The Problem With "Black Girl Magic"
- Andrea Clark Horton
- Mar 21, 2021
- 3 min read

“There is no such thing as ‘girl power’!” These words may seem less than surprising coming from the mouth of a seven-year-old boy. Afterall, he still thinks girls are “yucky.” But coming from the mouth of a seven-year-old boy whose mother is an avowed womanist and whose life vision and mission is to liberate women around the glove from anything that degrades their humanity, silences their voice and attempts to deny their power, it was more than a little disheartening.

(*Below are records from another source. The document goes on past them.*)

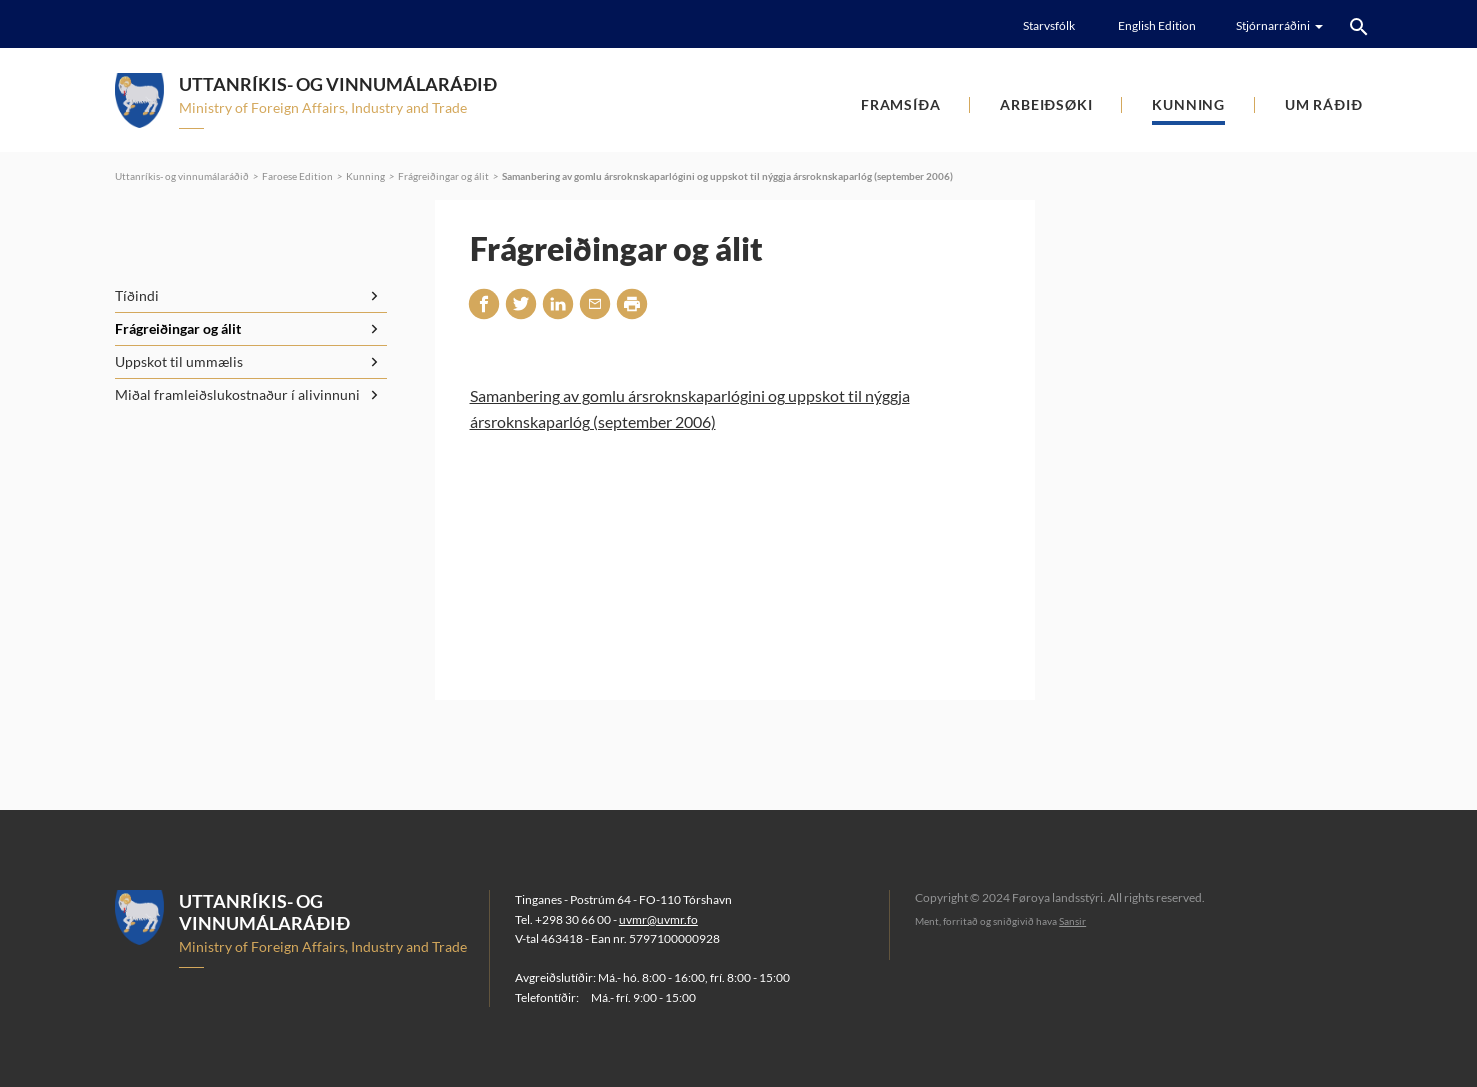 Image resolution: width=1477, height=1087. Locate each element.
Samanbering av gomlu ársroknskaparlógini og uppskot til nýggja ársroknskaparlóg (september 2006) (727, 176)
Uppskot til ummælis (179, 361)
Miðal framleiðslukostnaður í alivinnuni (237, 394)
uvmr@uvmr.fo (658, 919)
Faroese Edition (297, 176)
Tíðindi (137, 295)
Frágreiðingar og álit (443, 176)
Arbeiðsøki (1046, 104)
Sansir (1072, 921)
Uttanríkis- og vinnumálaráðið (182, 176)
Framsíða (900, 104)
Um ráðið (1323, 104)
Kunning (1188, 104)
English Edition (1157, 25)
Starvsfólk (1049, 25)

But my son wasn’t alone in his emphatic declaration. Soon, his eight-year-old buddy chimed in with words affirming my son’s sentiments. “Yeah,” the eight-year-old said “girl power is only in the movies! Boy power is all the time!” After listening to these proud declarations of unknowing misogyny for a few minutes, I realized that they were talking about the powers that female superheroes in the movies. And though their young minds were too innocent to understand the depth of the truth they spoke, I had to admit that they had a point. Girls are seen as weaker than boys - their powers coming from giving of themselves always with the expectation that they will need the help of a boy to protect themselves or fight back. Except in the movies.
“Well, the men superheroes in the movies don’t have real powers like that either,” I said. My son quickly retorted, “But boys rule!”.

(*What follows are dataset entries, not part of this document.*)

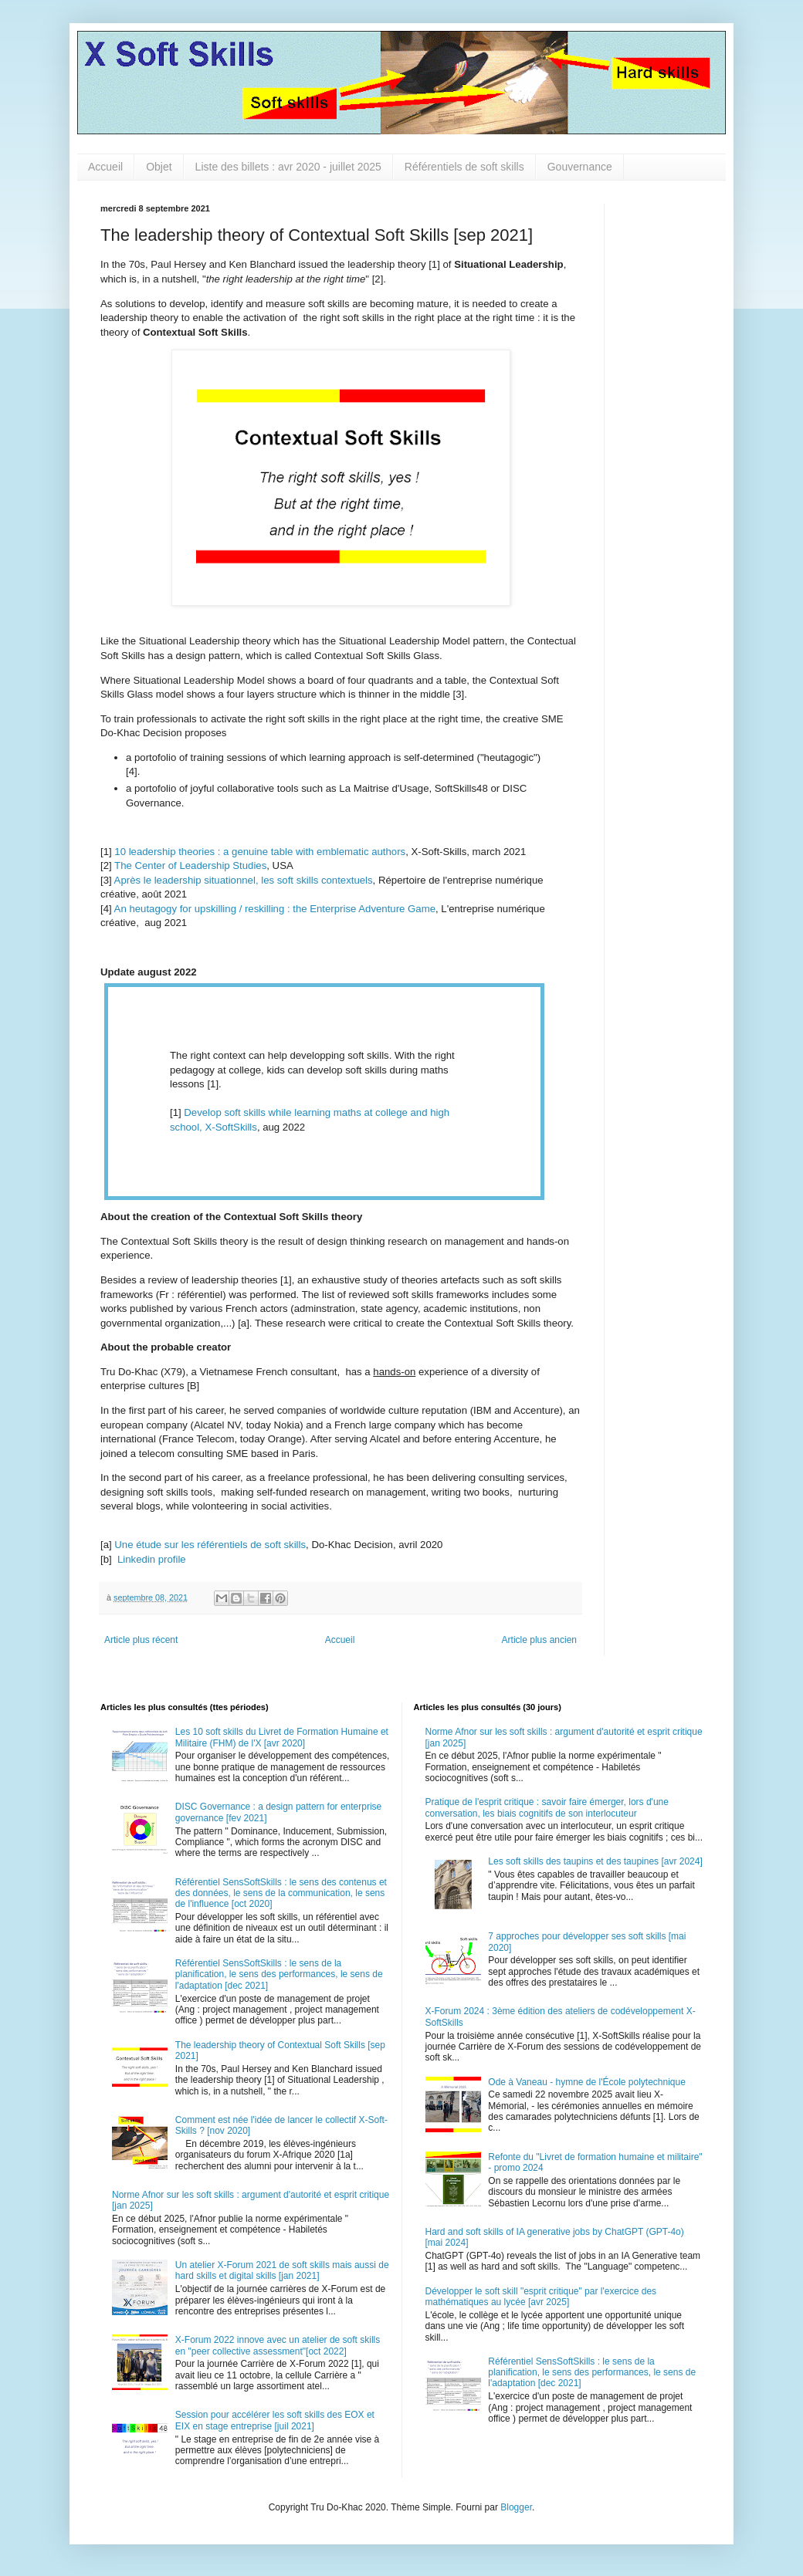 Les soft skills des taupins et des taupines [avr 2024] (595, 1861)
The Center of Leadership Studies (190, 865)
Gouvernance (579, 167)
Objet (158, 167)
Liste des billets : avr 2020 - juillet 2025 (288, 167)
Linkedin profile (149, 1559)
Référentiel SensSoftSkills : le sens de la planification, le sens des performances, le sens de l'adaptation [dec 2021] (279, 1974)
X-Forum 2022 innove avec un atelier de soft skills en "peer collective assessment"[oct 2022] (277, 2345)
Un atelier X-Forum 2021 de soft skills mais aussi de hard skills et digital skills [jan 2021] (282, 2270)
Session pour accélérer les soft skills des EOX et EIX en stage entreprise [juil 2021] (274, 2420)
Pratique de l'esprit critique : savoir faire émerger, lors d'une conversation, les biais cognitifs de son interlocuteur (547, 1807)
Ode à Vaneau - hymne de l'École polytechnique (587, 2082)
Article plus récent (141, 1640)
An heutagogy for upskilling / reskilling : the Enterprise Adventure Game (274, 908)
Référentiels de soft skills (464, 167)
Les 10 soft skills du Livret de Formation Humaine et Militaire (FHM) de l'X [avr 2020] (281, 1737)
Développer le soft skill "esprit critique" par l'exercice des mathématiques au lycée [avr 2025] (541, 2296)
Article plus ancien (539, 1640)
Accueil (105, 167)
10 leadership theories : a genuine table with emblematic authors (259, 851)
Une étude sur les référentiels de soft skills (210, 1544)
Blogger (516, 2507)
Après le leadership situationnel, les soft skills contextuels (243, 880)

It’s frustrating when your very salient point is lost on seven-year-old ears. It’s perhaps even more frustrating you know the kernels of truth in the chauvinistic, yet proud, proclamations of your only child who happens to be male. Toxic masculinity is a thing that stands ready to take hold of our boys and to ravage our girls. But the truth is that toxic masculinity poses as much a threat to our children’s well-being as its insidious counterpart – toxic femininity. No, I’m not talking about Megan Thee Stallion bragging about her bustline to waistline ratio. I am talking about the toxicity of “black girl magic.”
Don’t get me wrong, black women can parent and cook and counsel and serve our households and houses of worship and put out fires and still show up to sorority meetings, board meetings and business meetings looking flawless. We make it look effortless – and that is the problem. We take on so much yet draw the margins for error so narrow that we barely have room to breathe and just be. We make being black and woman look easy; almost like “magic.” Nobody sees the tears we cry when our plate is as full as our hands and we are trying to do it all with no help. Nobody sees the sweat that adorns our brows after a full day of moving kinds from place to place, making sure the house in order, and trying to look put together all the while breaking our necks to make our bosses look good or to earn the respect of our peers and the employees we manage (because some of us have to earn what others of lighter hues with deeper voices are so freely given). Nobody knows about the stress that almost suffocates us as we smile and pretend that someone is going to find out that we have weaknesses just like everybody else. Nobody else has to live the words of the broken narrative that tells us, and the world, that to be black and to be a woman means to be able to bear everything that is heaped upon you without breaking. Strong.Black.Woman.
I told my so that he was wrong. I told him he was confusing power with magic. “We all have power baby; God gave that to us. None of us has magic. Not even your powerful, awesome mama. I’m human just like you.”
My prayer for each of you, my sistas, who read these words today is that you renounce your magic and claim and walk proudly in your power.
Eye opening and so true! Always on point...keep doing it my sister 💗💚💗💙
And there it is...the truth that will actually set us free. Love this!!